Tuesday, October 6, 2009

The Art of Communications?

Much is being said about the new forms of communications and how they do or do not help us to speak and relate to one another. Some complain that nothing worth while can be said in 140 characters-Twittering. Blackberrys enslave us. Facebook supplants real relationships and texting makes us illiterate.

Consider the history. Socrates, it seems, objected to writing in part because this invention eliminated the need to exercise memory.The telegraph, some call Twitter the 21st century version of the telegraph, caused Henry Thoreau to scoff in the 1840s "Maine and Texas may have nothing to say". Three decades later Samuel Morse, inventor of the telegraph, declined to buy the patent rights for the next new thing, the telephone, because it provided no permanent record of a conversation. In 1880, Western Union declined as well asking"whether any sensible man would conduct his business by such a means of communications".

When the typewriter came into wide spread use in the 1930s, The New York Times editorialized against the machine arguing "it usurped the art of writing with one's own hand" It also will give rise to untrained authors flooding the world with opinions they have not the experience to hold. Sounds like the knock on today's bloggers.

When I was lobbying the congress for AT&T in the eighties asking for the right to introduce cell phones to America, I argued that expansion of the cell phone would not be to the detriment of other means of communications. I showed Members the power and what the technology would bring. I used a precursor back then of today's Smart phone. Those industries against the expansion included the newspaper, television and radio industries. Why? Revenues, my friends, revenues.

Turns out the newspaper industry was right as they see their ad revenues fade to the Internet and all manner of PDAs. The TV and Radio industries seem to be holding up. Revenues and the demise of an industry, however, has never been and never will be a reason to block technological growth.

History also teaches that the embedded industry tries to block, complain about,seek protection from and ultimately attempt to own the next new communications thing.
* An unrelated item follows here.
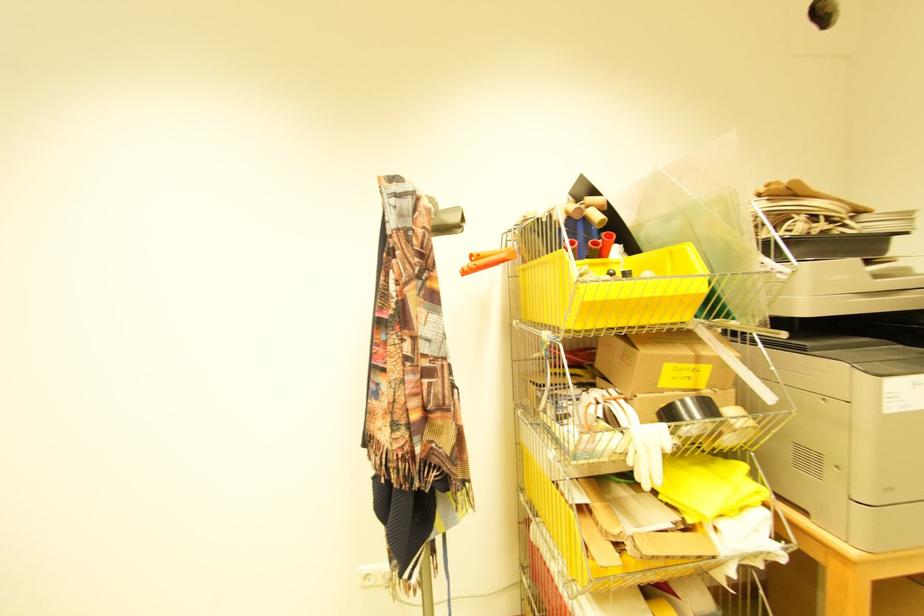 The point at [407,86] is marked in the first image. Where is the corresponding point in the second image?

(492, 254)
The lecture circuit industry of the 18th and 19th centuries, complained about the introduction of large newspapers. newspapers complained about the growth of radio, radio railed against the growth of TV and they are all worried about or trying to own a piece of the Internet.

Folks, embrace it. In my experience there are only two things not diminished by growth,change or being given away: love and knowledge. There is an endless supply of both.